In development, there’s little that’s more frustration than “optimizing” your code, only to find that the new code is no faster, or even slower, than before. Profiling (and learning how to profile well) is how you avoid that feeling and the otherwise needless waste of your time.

This. :+1:

This is legacy “conventional wisdom” which is often wrong nowadays. It’s far from that simple.
Some light reading for you. Search for branch and conditional:

1 Like

I have just now tried your suggestion. ATM, in the simplest way possible, a single Boolean that indicates if to dispatch, or retrieve dispatch results. The performance gain quite was unexpected, 500+ FPS (Compared to the code I originally showed). However now I’m faced with another problem which leans more into OpenGL architecture. Maybe I should’ve mentioned it before, however my particle system has the idea of an “emitter” of particles. The problem with your solution is that it only works when there’s a single emitter. Currently every emitter contains a reference to a single VBO(s), and SSBO(s). Should I create a new VBOs and SSBOs for every single emitter?

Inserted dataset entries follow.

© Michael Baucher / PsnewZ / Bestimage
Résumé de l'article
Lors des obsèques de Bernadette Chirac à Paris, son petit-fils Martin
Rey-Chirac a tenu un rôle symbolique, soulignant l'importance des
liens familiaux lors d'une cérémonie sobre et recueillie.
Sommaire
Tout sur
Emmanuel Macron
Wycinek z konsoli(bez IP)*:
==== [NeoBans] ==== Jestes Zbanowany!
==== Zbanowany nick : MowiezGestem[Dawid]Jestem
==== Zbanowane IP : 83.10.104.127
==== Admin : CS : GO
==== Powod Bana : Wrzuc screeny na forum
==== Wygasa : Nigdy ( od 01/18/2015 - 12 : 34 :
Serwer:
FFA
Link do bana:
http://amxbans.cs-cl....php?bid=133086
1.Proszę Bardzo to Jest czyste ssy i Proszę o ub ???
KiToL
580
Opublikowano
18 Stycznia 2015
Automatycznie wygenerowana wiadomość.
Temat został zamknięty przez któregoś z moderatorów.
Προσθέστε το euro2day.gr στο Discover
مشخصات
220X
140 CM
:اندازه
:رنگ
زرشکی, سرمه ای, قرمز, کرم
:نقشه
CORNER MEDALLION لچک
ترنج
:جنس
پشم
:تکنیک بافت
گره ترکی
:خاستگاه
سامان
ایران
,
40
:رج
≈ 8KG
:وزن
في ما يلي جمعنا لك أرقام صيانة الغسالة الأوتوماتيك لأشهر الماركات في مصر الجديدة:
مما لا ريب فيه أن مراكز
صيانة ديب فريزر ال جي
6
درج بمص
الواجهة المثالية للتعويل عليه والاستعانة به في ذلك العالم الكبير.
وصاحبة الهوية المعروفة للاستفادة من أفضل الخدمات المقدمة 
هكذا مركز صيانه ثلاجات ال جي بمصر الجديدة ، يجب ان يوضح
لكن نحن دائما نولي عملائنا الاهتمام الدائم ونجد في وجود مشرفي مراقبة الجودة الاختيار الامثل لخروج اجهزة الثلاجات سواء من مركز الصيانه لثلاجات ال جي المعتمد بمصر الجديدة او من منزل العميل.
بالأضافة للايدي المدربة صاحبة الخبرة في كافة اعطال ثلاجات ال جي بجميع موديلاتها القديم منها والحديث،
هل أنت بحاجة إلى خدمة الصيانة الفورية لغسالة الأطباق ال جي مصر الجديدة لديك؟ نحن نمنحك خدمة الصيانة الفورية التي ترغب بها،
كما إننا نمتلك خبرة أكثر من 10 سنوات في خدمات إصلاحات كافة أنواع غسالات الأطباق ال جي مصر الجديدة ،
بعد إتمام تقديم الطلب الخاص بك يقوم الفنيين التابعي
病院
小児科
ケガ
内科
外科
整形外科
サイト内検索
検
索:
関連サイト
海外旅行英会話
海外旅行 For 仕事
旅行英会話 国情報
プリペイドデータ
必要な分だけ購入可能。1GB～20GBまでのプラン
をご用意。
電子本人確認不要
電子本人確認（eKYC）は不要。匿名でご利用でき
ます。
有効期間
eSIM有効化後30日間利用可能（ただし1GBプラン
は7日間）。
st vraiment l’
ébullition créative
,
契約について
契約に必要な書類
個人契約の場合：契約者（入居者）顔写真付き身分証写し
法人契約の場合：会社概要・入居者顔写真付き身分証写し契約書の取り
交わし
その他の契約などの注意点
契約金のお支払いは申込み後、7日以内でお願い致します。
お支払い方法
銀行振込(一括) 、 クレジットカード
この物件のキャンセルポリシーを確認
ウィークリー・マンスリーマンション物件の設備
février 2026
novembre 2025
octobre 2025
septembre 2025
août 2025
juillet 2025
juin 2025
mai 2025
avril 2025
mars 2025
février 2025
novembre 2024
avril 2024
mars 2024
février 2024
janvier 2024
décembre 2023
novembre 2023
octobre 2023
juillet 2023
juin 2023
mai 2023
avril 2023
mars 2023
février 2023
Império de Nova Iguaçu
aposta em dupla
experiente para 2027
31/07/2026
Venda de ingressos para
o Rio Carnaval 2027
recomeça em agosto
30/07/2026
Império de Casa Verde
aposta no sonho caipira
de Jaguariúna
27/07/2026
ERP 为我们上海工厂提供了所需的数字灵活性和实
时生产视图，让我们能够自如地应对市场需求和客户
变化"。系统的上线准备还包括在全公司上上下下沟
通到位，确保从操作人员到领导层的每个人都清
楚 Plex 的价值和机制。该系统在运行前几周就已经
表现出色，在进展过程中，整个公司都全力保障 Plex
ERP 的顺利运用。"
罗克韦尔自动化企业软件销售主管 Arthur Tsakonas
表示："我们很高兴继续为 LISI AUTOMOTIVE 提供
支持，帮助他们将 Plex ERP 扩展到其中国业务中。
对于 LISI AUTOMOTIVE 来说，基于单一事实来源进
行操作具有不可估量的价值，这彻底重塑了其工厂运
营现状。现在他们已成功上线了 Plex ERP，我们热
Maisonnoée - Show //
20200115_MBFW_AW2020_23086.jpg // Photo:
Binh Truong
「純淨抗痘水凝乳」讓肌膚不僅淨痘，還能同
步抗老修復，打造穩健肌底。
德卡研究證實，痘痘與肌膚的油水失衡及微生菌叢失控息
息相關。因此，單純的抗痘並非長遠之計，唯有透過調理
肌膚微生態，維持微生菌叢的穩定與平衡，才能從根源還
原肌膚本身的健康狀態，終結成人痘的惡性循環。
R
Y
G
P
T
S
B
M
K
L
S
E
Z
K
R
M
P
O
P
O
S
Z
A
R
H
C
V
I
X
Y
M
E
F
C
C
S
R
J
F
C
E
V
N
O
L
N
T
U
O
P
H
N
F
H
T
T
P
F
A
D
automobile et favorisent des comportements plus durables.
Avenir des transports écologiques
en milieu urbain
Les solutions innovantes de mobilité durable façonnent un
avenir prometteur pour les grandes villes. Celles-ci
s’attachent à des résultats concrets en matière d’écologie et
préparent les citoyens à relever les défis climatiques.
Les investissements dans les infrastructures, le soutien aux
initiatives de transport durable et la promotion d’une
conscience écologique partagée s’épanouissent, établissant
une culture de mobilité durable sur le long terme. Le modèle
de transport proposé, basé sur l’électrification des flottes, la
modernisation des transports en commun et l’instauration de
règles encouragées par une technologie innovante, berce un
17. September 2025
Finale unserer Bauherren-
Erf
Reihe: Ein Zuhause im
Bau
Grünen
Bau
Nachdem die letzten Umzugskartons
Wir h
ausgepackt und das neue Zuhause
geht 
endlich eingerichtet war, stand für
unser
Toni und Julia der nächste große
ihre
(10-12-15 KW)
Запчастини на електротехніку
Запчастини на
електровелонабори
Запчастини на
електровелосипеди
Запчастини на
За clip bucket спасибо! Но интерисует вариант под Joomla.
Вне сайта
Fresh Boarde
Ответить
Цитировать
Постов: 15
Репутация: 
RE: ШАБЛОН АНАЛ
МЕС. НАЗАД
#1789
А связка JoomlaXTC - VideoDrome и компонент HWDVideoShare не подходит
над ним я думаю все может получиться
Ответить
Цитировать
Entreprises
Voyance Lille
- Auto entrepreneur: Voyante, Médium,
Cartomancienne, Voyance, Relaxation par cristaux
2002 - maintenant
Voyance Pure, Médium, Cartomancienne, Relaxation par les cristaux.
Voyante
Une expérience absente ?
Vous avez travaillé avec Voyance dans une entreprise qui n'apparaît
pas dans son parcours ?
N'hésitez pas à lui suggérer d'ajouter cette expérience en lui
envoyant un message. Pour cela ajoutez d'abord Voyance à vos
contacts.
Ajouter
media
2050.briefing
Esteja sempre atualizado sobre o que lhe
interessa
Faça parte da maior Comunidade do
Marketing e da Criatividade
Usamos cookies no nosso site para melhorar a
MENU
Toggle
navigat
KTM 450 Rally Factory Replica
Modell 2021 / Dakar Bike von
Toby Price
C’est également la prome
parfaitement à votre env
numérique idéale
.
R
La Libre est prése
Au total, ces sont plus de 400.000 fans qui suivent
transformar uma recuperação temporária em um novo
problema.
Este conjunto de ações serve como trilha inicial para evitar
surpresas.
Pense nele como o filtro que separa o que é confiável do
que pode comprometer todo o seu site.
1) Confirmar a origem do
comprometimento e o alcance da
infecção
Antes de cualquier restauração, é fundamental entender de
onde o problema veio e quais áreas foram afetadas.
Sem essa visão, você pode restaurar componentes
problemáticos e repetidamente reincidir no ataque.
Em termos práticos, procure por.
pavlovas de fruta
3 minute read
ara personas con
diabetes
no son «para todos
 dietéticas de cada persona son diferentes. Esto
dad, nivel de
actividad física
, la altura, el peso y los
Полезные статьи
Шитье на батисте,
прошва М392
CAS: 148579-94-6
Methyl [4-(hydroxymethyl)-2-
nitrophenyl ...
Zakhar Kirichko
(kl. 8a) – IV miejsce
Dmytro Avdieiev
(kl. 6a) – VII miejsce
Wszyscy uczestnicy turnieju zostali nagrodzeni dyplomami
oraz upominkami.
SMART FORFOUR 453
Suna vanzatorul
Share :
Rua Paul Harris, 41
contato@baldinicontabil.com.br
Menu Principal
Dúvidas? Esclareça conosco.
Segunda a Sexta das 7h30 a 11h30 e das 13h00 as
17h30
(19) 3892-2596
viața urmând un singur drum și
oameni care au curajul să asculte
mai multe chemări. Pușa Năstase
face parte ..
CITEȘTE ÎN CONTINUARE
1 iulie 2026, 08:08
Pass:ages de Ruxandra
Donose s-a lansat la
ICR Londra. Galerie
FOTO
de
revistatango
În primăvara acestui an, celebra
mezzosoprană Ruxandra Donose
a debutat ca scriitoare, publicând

As usual for performance questions the answer is: it depends :wink:
If it is easy/convenient to implement your emitters this way and you don’t expect to have many hundreds/thousands of them at once, I would say go with what is efficient in terms of your developer time. If you later measure your performance and it needs to be improved and you’ve determined your particle system/emitters to be the bottleneck then you can optimize them - see also what @Alfonse_Reinheart and @Dark_Photon said about performance optimization above.

1 Like

I would split the processing of emitters into its own compute operation. That is “emit particles” is a separate phase of particle processing relative to “move particles”. The compute operation creating new particles can add more particles to the particle system (it may even be reasonable to have it remove old ones). Through indirect dispatch calls, you can even adjust the number of particles that get processed without the CPU ever knowing how many workgroups are in the system.

ATM I have about 130 emitters with 250 particles on each one, totalling 32,500 particles. I do need(want) to be able render hundreds of emitters, so is creating an SSBO for every single emitter not a good idea, what should I do then? I have looked at @Alfonse_Reinheart, and @Dark_Photon answers, but there’s something that I still don’t understand, how can I move my particles to the GPU? How do I handle trajectory, collisions, and others, on the GPU, that is how do I render the particles without having to call glMapBuffer?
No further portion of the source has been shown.